In antebellum America an idealization of primitive Christianity spawned Restorationist Protestant denominations like the Disciples of Christ and the Church of Christ, and new religious traditions like Mormonism. Evangelical Protestantism as a whole drank  the Kool-Aid. Beginning with Ronald Reagan’s “Morning in America,” a secularized incarnation of it has captured Republican hearts and minds, not least by appealing to old-time evangelical and Mormon millennialism.

Sanders laces his speeches with the Occupy mantra of the one percent. His digital platform peopleforbernie.com and his brilliant hashtag #FeeltheBern were created by Occupy veterans Winnie Wong and Charles Lechner. But don’t take my word for it. My son Ezra, who spent a year traveling around the country reporting on Occupy sites (and Ez, you’ve got to finish up that book!), was in Iowa two weeks ago doing climate change activism, and has this to report:

I attended two Bernie Sanders rallies in Des Moines – one on the eve of the Caucuses, the other on the night of the Caucuses. It felt quite a lot like the early days of Occupy Wall Street – except with a leader.

Similarities included an ambiguous left-wing populism, lots of excited 20- and 30-somethings (about 80-90 percent white), a crowd of bemused-looking national media reporters, and a huge level of collective excitement.

Like Occupy, there was catharsis in the air as the disenfranchised banded together to curse the darkness – namely, the moral catastrophe of neoliberal capitalism. There was also an overwhelming sense that participatory democracy could save the day.

But this time around, the rejection of electoral politics and the state is gone. Anarchism and leaderlessness are passé. In Occupy, hope came from the sudden emergence of a left-wing populist movement that would revolutionize American culture through direct democracy. The hope now is to seize the state through a political revolution that will topple the billionaire class and restore democracy.

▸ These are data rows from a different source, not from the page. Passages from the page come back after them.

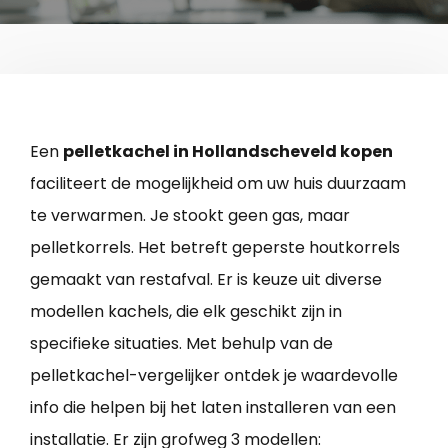
Een
pelletkachel in Hollandscheveld kopen
faciliteert de mogelijkheid om uw huis duurzaam
te verwarmen. Je stookt geen gas, maar
pelletkorrels. Het betreft geperste houtkorrels
gemaakt van restafval. Er is keuze uit diverse
modellen kachels, die elk geschikt zijn in
specifieke situaties. Met behulp van de
pelletkachel-vergelijker ontdek je waardevolle
info die helpen bij het laten installeren van een
installatie. Er zijn grofweg 3 modellen: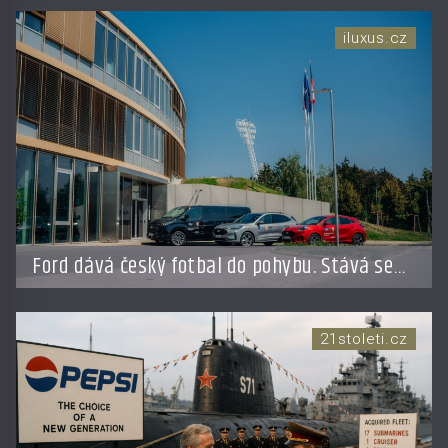
iluxus.cz
Ford dává český fotbal do pohybu. Stává se
novým partnerem FAČR
21stoleti.cz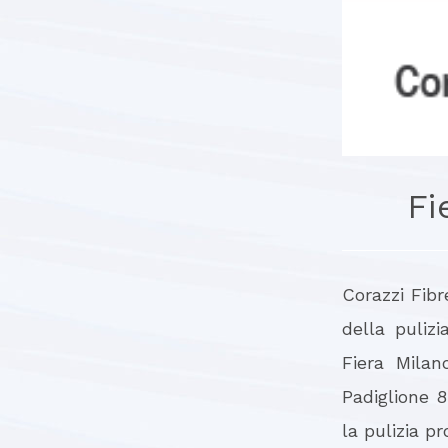
Fi
Corazzi Fibr
della puliz
Fiera Milan
Padiglione 
la pulizia pr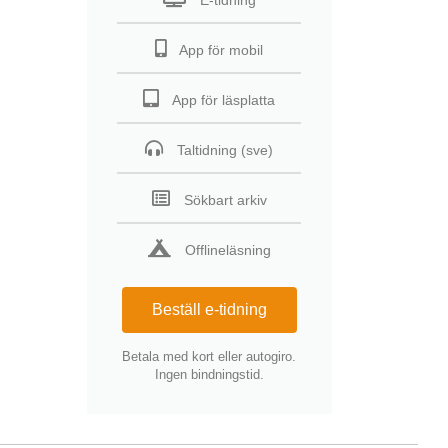
E-tidning
App för mobil
App för läsplatta
Taltidning (sve)
Sökbart arkiv
Offlineläsning
Beställ e-tidning
Betala med kort eller autogiro.
Ingen bindningstid.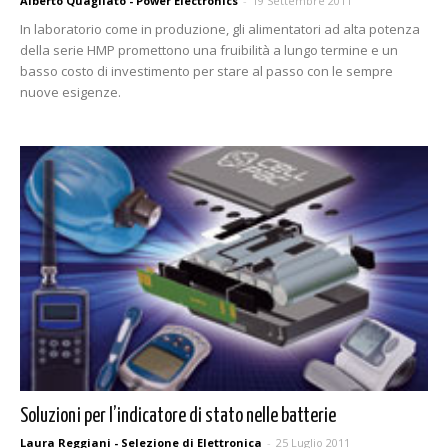
Alberto Quagliato - Power Electronics
-
19 Settembre 2011
In laboratorio come in produzione, gli alimentatori ad alta potenza
della serie HMP promettono una fruibilità a lungo termine e un
basso costo di investimento per stare al passo con le sempre
nuove esigenze.
Soluzioni per l’indicatore di stato nelle batterie
Laura Reggiani - Selezione di Elettronica
-
25 Luglio 2011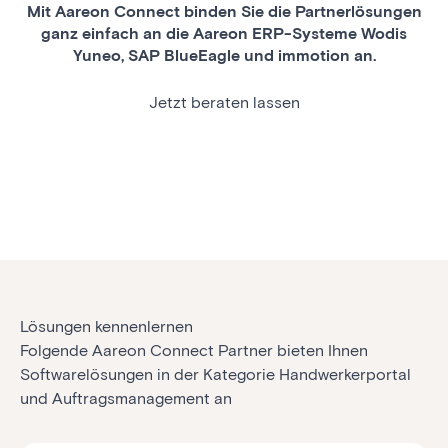
Mit Aareon Connect binden Sie die Partnerlösungen
ganz einfach an die Aareon ERP-Systeme Wodis
Yuneo, SAP BlueEagle und immotion an.
Jetzt beraten lassen
Lösungen kennenlernen
Folgende Aareon Connect Partner bieten Ihnen
Softwarelösungen in der Kategorie Handwerkerportal
und Auftragsmanagement an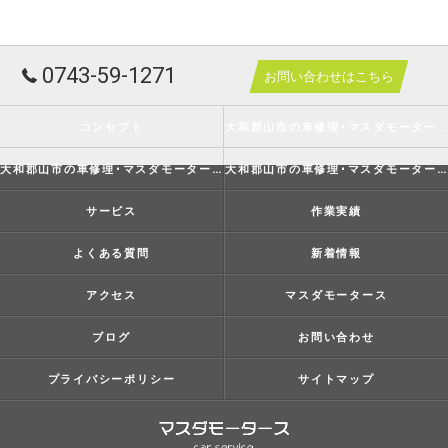
0743-59-1271
お問い合わせはこちら
コンセプト
大和郡山市の車修理･マスダモータースの口コミ情報
大和郡山市の車修理･マスダモータースの評判
大和郡山市の車修理･マスダモータースのお客様の声
サービス
作業実績
よくある質問
新着情報
アクセス
マスダモータース
ブログ
お問い合わせ
プライバシーポリシー
サイトマップ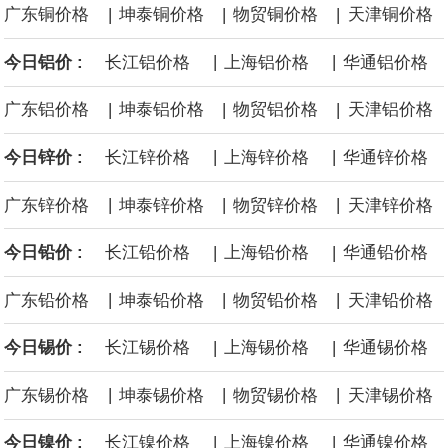
|
|
|
广东铜价格
坤泰铜价格
物贸铜价格
天津铜价格
沙特下调了对亚洲的主要原油价格，与此同时，各方正就一项旨在
|
|
今日铝价 :
长江铝价格
上海铝价格
华通铝价格
缓解霍尔木兹海峡航运压力的协议进行谈判。尽管胡塞武装的威胁
|
|
|
广东铝价格
坤泰铝价格
物贸铝价格
天津铝价格
危及了经由红海向东运输原油的替代路线，但沙特方面仍下调了价
|
|
今日锌价 :
长江锌价格
上海锌价格
华通锌价格
格。
|
|
|
广东锌价格
坤泰锌价格
物贸锌价格
天津锌价格
|
|
今日铅价 :
长江铅价格
上海铅价格
华通铅价格
|
|
|
广东铅价格
坤泰铅价格
物贸铅价格
天津铅价格
|
|
今日锡价 :
长江锡价格
上海锡价格
华通锡价格
|
|
|
广东锡价格
坤泰锡价格
物贸锡价格
天津锡价格
|
|
今日镍价 :
长江镍价格
上海镍价格
华通镍价格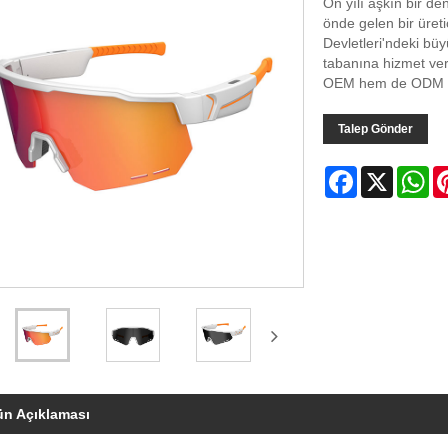
On yılı aşkın bir d
önde gelen bir üreti
Devletleri'ndeki bü
tabanına hizmet veri
OEM hem de ODM proj
Talep Gönder
Facebook
X
Wh
ün Açıklaması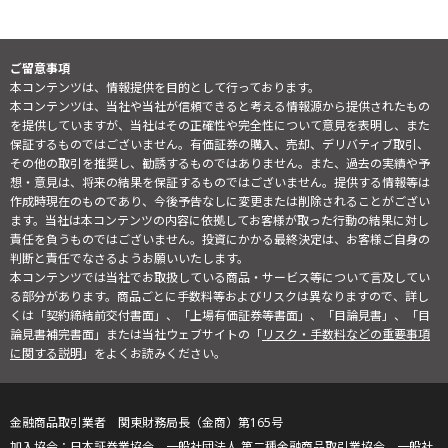
ご留意事項
本コンテンツは、情報提供を目的として行っております。
本コンテンツは、当社や当社が信頼できると考える情報源から提供されたもの
を提供していますが、当社はその正確性や完全性について意見を表明し、また
保証するものではございません。有価証券の購入、売却、デリバティブ取引、
その他の取引を推奨し、勧誘するものではありません。また、過去の実績や予
想・意見は、将来の結果を保証するものではございません。提供する情報等は
作成時現在のものであり、今後予告なしに変更または削除されることがござい
ます。当社は本コンテンツの内容に依拠してお客様が取った行動の結果に対し
責任を負うものではございません。投資にかかる最終決定は、お客様ご自身の
判断と責任でなさるようお願いいたします。
本コンテンツでは当社でお取扱している商品・サービス等について言及してい
る部分があります。商品ごとに手数料等およびリスクは異なりますので、詳し
くは「契約締結前交付書面」、「上場有価証券等書面」、「目論見書」、「目
論見書補完書面」または当社ウェブサイトの「
リスク・手数料などの重要事項
に関する説明
」をよくお読みください。
金融商品取引業者 関東財務局長（金商）第165号
日本証券業協会、一般社団法人 第二種金融商品取引業協会、一般社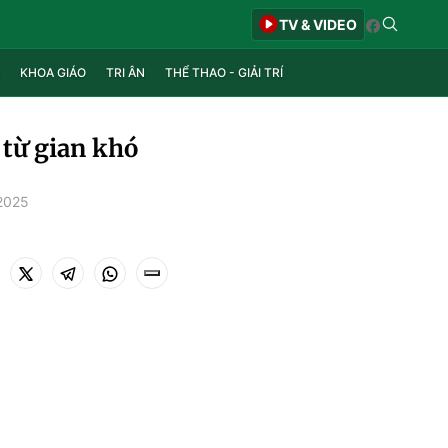
TV & VIDEO
KHOA GIÁO
TRI ÂN
THỂ THAO - GIẢI TRÍ
 từ gian khó
2025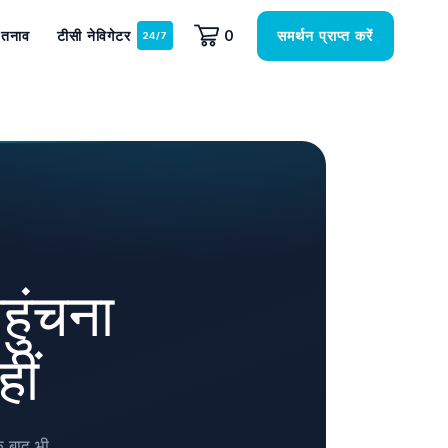
समर्थन प्राप्त करें
तनाव
टीसी नेविगेटर
0
ुंचना
ीं
 बाद भी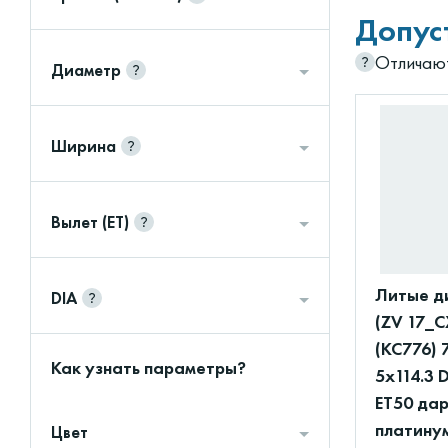
Допус
Отличают
Диаметр
Ширина
Вылет (ET)
Литые д
DIA
(ZV 17_C
(КС776) 
Как узнать параметры?
5x114.3 
ET50 да
платину
Цвет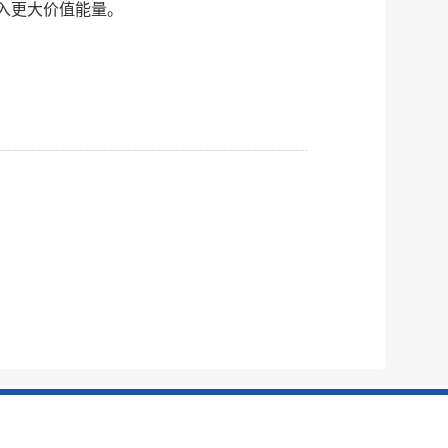
入更大价值能量。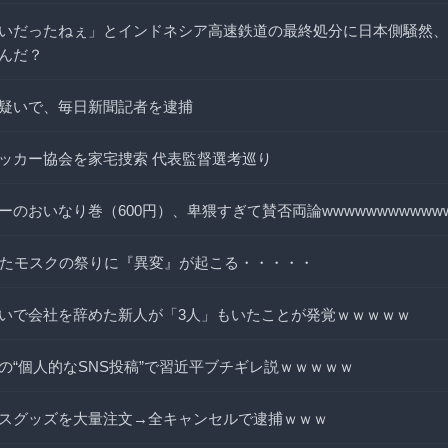
いだったねぇ」とインドネシア高速鉄道の最終処分に日本側騒然、
んだ？
疑いで、毎日新聞記者を逮捕
ッカー協会を家宅捜索 代表監督選考巡り
のおいなり巻（600円）、卑猥すぎて賛否両論wwwwwwwwwww
いたモスクの祭りに『異変』が起こる・・・・・
いで会社を辞めた新人が「3人」もいたことが発覚ｗｗｗｗｗ
の“個人的なSNS投稿”で習近平ブチギレ説ｗｗｗｗｗ
スグッズを大量注文→全キャンセルで逮捕ｗｗｗ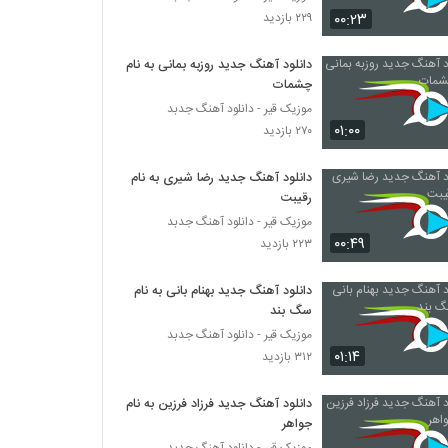
آهنگ مهدی آذر بنام بله (به همراه مهدی
۰۰:۲۳
۲۲۹ بازدید
حسینی)
۲۶۲ بازدید
دانلود آهنگ جدید روزبه بمانی به نام
چشمات
موزیک زیبای بهترین اشتباه از علی ردکث
۲۹۴ بازدید
موزیک قیر - دانلود آهنگ جدبد
۰۱:۰۰
۲۷۰ بازدید
آهنگ امید حکیمی بنام قایق شکسته
دانلود آهنگ جدید رضا شیری به نام
۲۵۵ بازدید
رقیبت
موزیک قیر - دانلود آهنگ جدبد
۰۰:۴۹
۲۲۳ بازدید
علیرضا خداوردی آهنگ دختر اصفهانی
۳۹۷ بازدید
دانلود آهنگ جدید بهنام بانی به نام
سگ بند
آهنگ وینگز بنام پر میکشی
موزیک قیر - دانلود آهنگ جدبد
۲۳۴ بازدید
۰۱:۱۴
۳۱۲ بازدید
دانلود آهنگ جدید فرزاد فرزین به نام
حسن حاتمی آهنگ ماه من
جواهر
۲۴۷ بازدید
موزیک قیر - دانلود آهنگ جدبد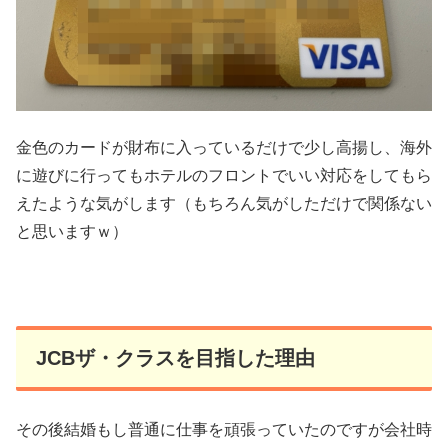
金色のカードが財布に入っているだけで少し高揚し、海外
に遊びに行ってもホテルのフロントでいい対応をしてもら
えたような気がします（もちろん気がしただけで関係ない
と思いますｗ）
JCBザ・クラスを目指した理由
その後結婚もし普通に仕事を頑張っていたのですが会社時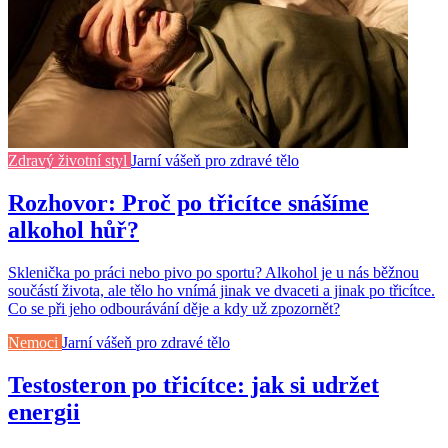
Zdravý životní styl
Jarní vášeň pro zdravé tělo
Rozhovor: Proč po třicítce snášíme
alkohol hůř?
Sklenička po práci nebo pivo po sportu? Alkohol je u nás běžnou
součástí života, ale tělo ho vnímá jinak ve dvaceti a jinak po třicítce.
Co se při jeho odbourávání děje a kdy už zpozornět?
Nemoci
Jarní vášeň pro zdravé tělo
Testosteron po třicítce: jak si udržet
energii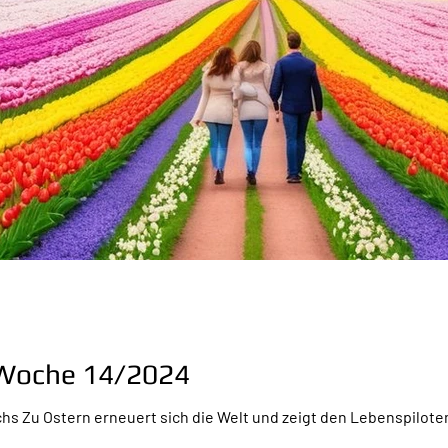
r Woche 14/2024
chs Zu Ostern erneuert sich die Welt und zeigt den Lebenspilote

So the Occupy generation is a little older and wiser. In New Hampshire, they (Democrats under 30) voted 83 percent to 16 percent for Sanders over Clinton, an astonishing margin no doubt enhanced by Madeline Albright’s “There is a special place in Hell for women who don’t vote for Hillary” — a remark that will earn Albright a place in American political history beside the Presbyterian preacher who in 1884 sank James G. Blaine’s presidential candidacy by describing the Democrats as the party of rum, Romanism, and rebellion.

I don’t mean to suggest that Sanders’ social democratic vision of an America with single-payer health care, higher taxes on the rich and their stock transactions, free college, and campaign finance reform is the left-wing equivalent of Trump’s nativist fantasy of a Mexican-financed southern border wall, Muslim exclusion, and the reestablishment of a mid-twentieth-century industrial economy. But there is a sense in which voting for either of them is like buying a lottery ticket. It lets you dream.


In a dysfunctional political system deeply frustrating to many citizens, dreams can have consequences. We’re about to find out.